EXERCISE:
Looking at the records below, please say how many lines contain the word "besame", as a bare number.

SUPPLIED ENTRIES START

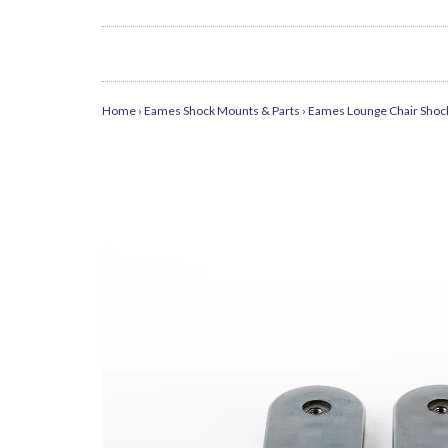
Home
›
Eames Shock Mounts & Parts
›
Eames Lounge Chair Shock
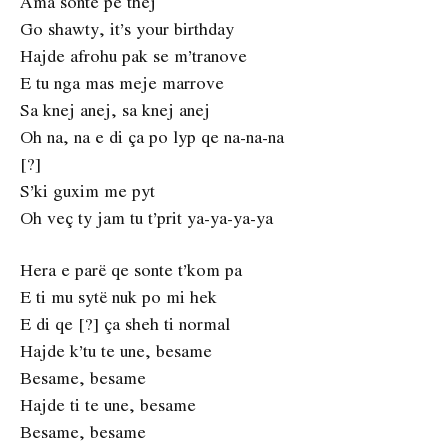
Ama sonte pe thej
Go shawty, it’s your birthday
Hajde afrohu pak se m’tranove
E tu nga mas meje marrove
Sa knej anej, sa knej anej
Oh na, na e di ça po lyp qe na-na-na
[?]
S’ki guxim me pyt
Oh veç ty jam tu t’prit ya-ya-ya-ya
Hera e parë qe sonte t’kom pa
E ti mu sytë nuk po mi hek
E di qe [?] ça sheh ti normal
Hajde k’tu te une, besame
Besame, besame
Hajde ti te une, besame
Besame, besame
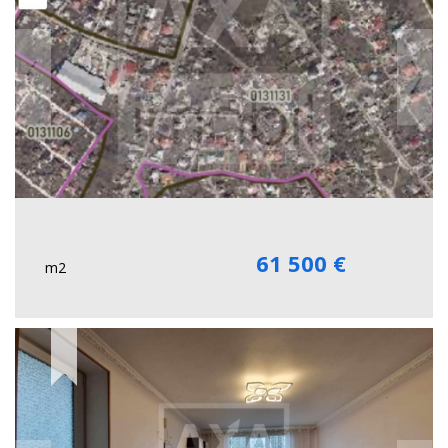
61 500 €
m2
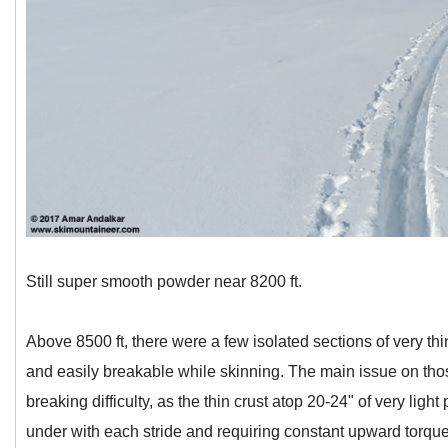
Still super smooth powder near 8200 ft.
Above 8500 ft, there were a few isolated sections of very thi
and easily breakable while skinning. The main issue on thos
breaking difficulty, as the thin crust atop 20-24" of very li
under with each stride and requiring constant upward torque t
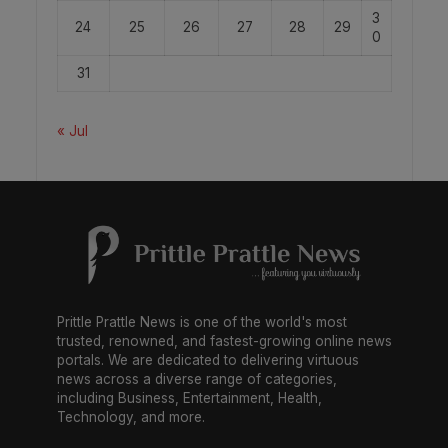
3
24
25
26
27
28
29
0
31
« Jul
Prittle Prattle News is one of the world's most
trusted, renowned, and fastest-growing online news
portals. We are dedicated to delivering virtuous
news across a diverse range of categories,
including Business, Entertainment, Health,
Technology, and more.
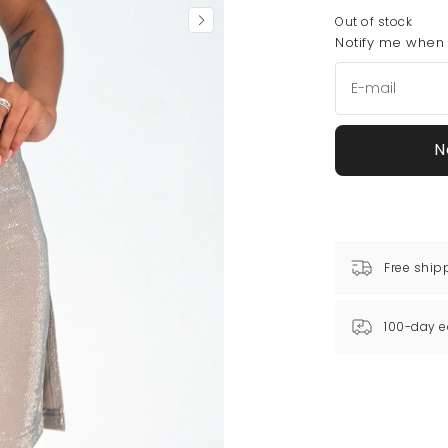
Out of stock
Notify me when t
N
Free ship
100-day e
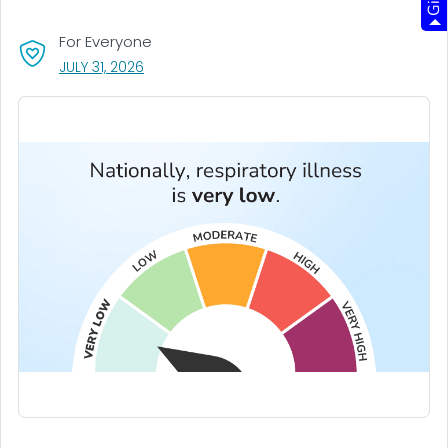
For Everyone
, VISIT LINK FOR DETAILS.
JULY 31, 2026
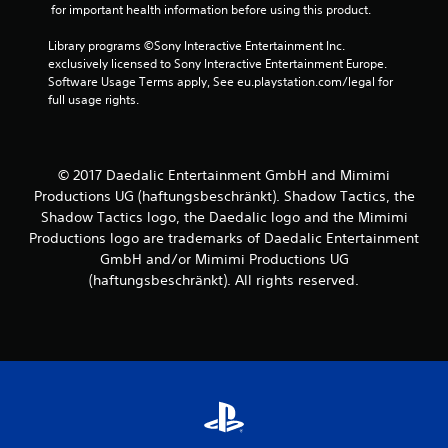
 for important health information before using this product.
Library programs ©Sony Interactive Entertainment Inc. 
exclusively licensed to Sony Interactive Entertainment Europe. 
Software Usage Terms apply, See eu.playstation.com/legal for 
full usage rights.
© 2017 Daedalic Entertainment GmbH and Mimimi
Productions UG (haftungsbeschränkt). Shadow Tactics, the
Shadow Tactics logo, the Daedalic logo and the Mimimi
Productions logo are trademarks of Daedalic Entertainment
GmbH and/or Mimimi Productions UG
(haftungsbeschränkt). All rights reserved.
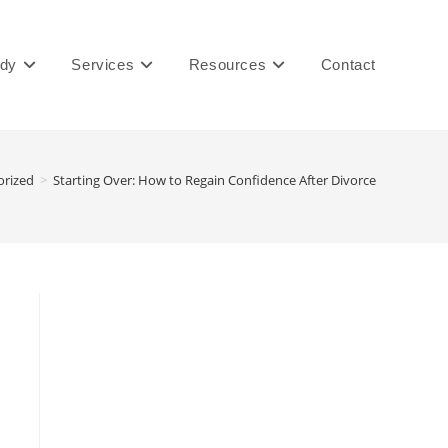
ady
Services
Resources
Contact
orized
>
Starting Over: How to Regain Confidence After Divorce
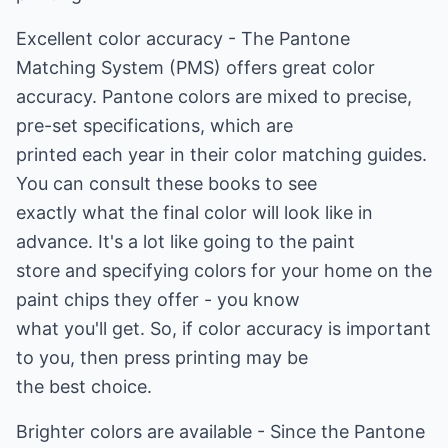
Excellent color accuracy - The Pantone
Matching System (PMS) offers great color
accuracy. Pantone colors are mixed to precise,
pre-set specifications, which are
printed each year in their color matching guides.
You can consult these books to see
exactly what the final color will look like in
advance. It's a lot like going to the paint
store and specifying colors for your home on the
paint chips they offer - you know
what you'll get. So, if color accuracy is important
to you, then press printing may be
the best choice.
Brighter colors are available - Since the Pantone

SUPPLIED ENTRIES END

WRITTEN RESPONSE:
4